In 2010, 11,181 tuberculosis (TB) cases were reported in the United States for a rate of 3.6 cases per 100,000 population.⁷⁵ HIV is considered the greatest risk factor for TB infection. TB can occur in the early stage of HIV with CD4 cell counts less than 300 cells/mm³. Patients with HIV are more likely to develop active TB once infected and they have a higher risk of death. It is estimated that in 2009, there were 1.1 million HIV-positive patients with TB worldwide and 380,000 deaths from TB in the population with HIV. HIV is also the most important risk factor for progression from latent to active TB. Early diagnosis of TB can be difficult because of a lack of specific clinical findings, such as abnormal CXR or positive skin test result. In patients with more advanced HIV disease, extrapulmonary disease is more common.⁷⁶ Treatment of latent TB infection has been shown to reduce the risk of active TB in HIV-positive patients, especially those with a positive skin test.⁷⁷

Summary

Pneumonia is a common disease presentation to the ED. The challenge for the emergency physician is to recognize the diagnosis, initiate early and appropriate empiric antibiotic therapy, risk stratify patients with respect to severity of illness, and recognize indications for admission. Treatment should consider not only empiric therapy guidelines but also the environment in which the pneumonia was contracted and the host factors that may implicate risk for a particular microorganism.

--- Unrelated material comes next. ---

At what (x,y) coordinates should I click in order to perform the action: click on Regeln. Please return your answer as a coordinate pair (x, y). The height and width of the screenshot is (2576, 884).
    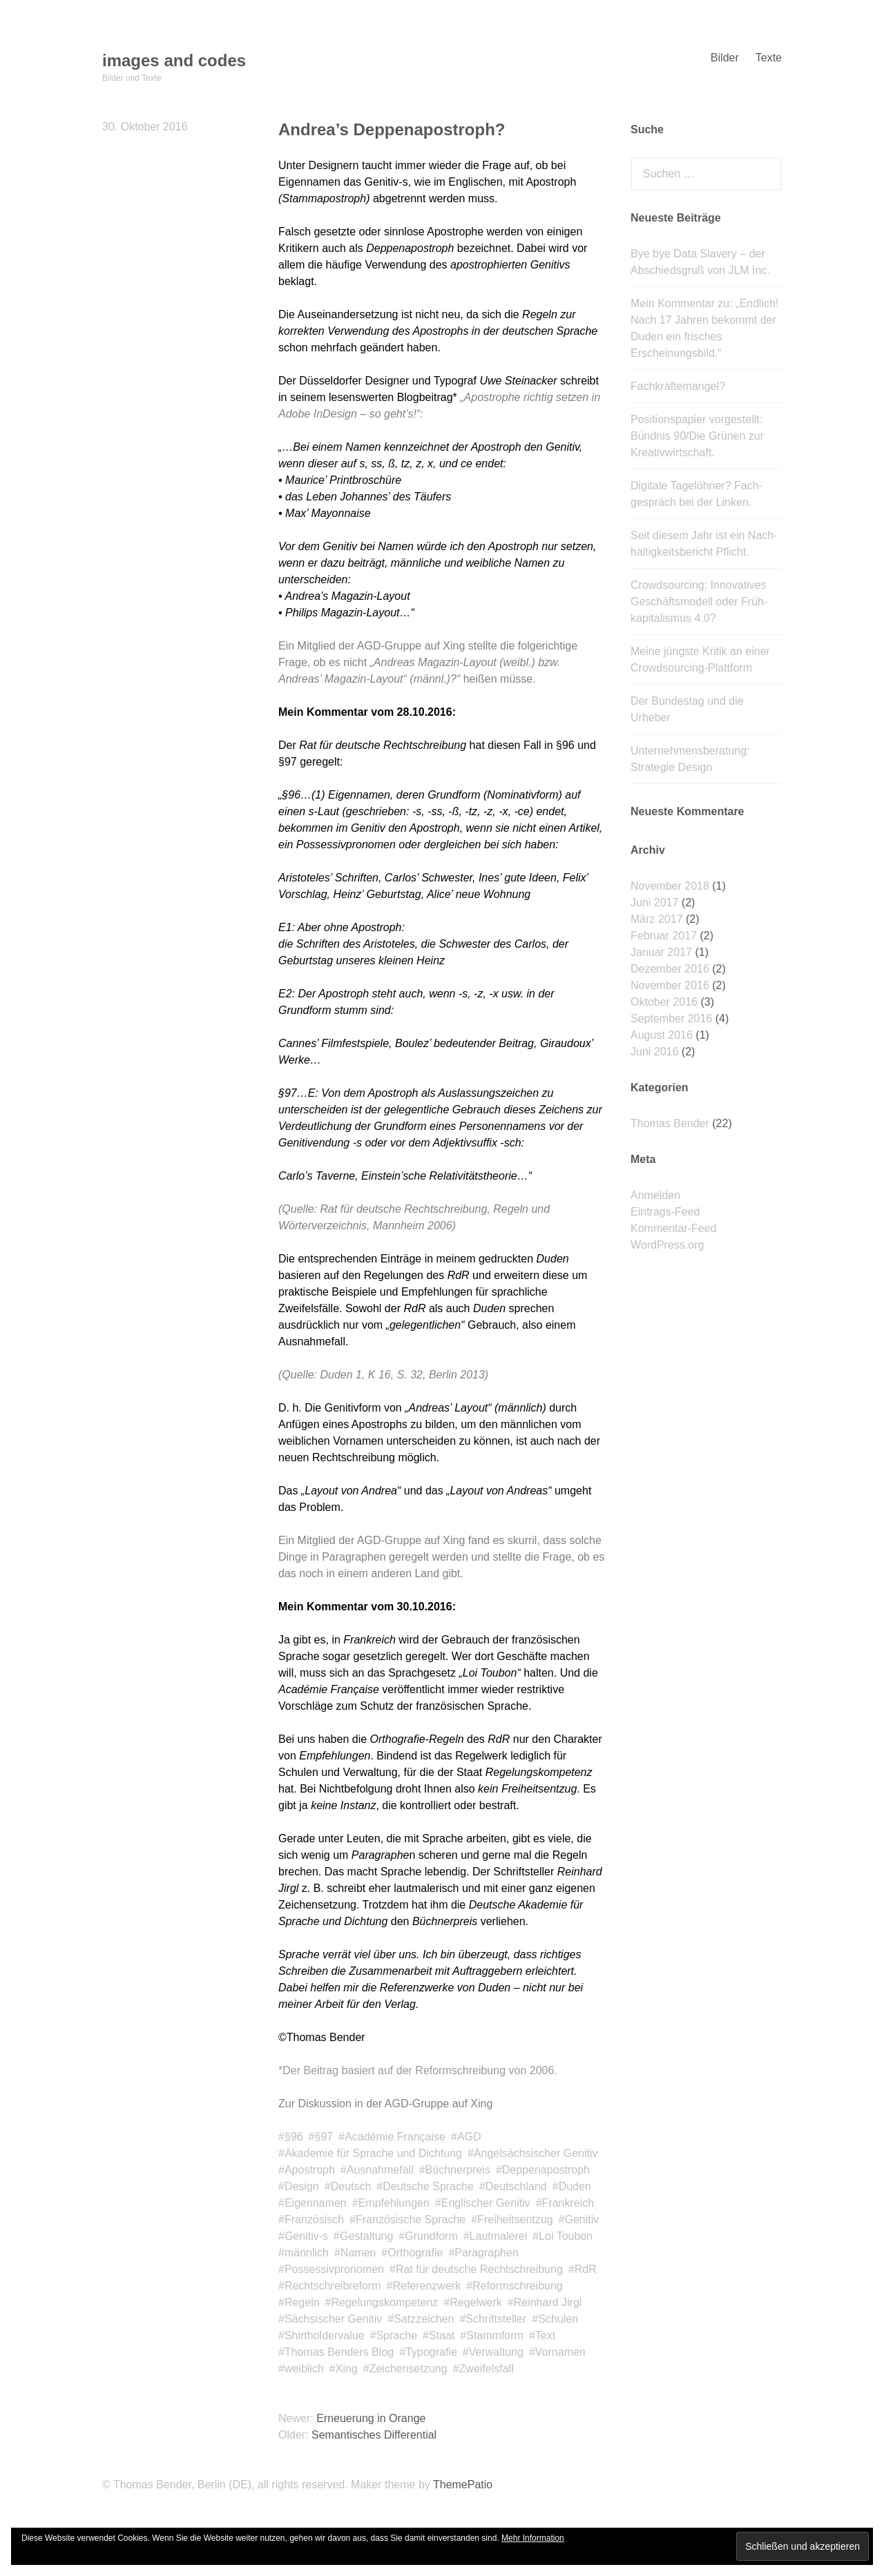     Looking at the image, I should click on (302, 2302).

The emergency physician should initiate antibiotic treatment in the ED for all patients who are diagnosed with pneumonia and should be vigilant regarding respiratory isolation and droplet precautions. Disposition should be based not only on the severity of the presenting symptoms, but the underlying comorbidities of the patient, the clinical likelihood of deterioration, and the access to outpatient follow-up.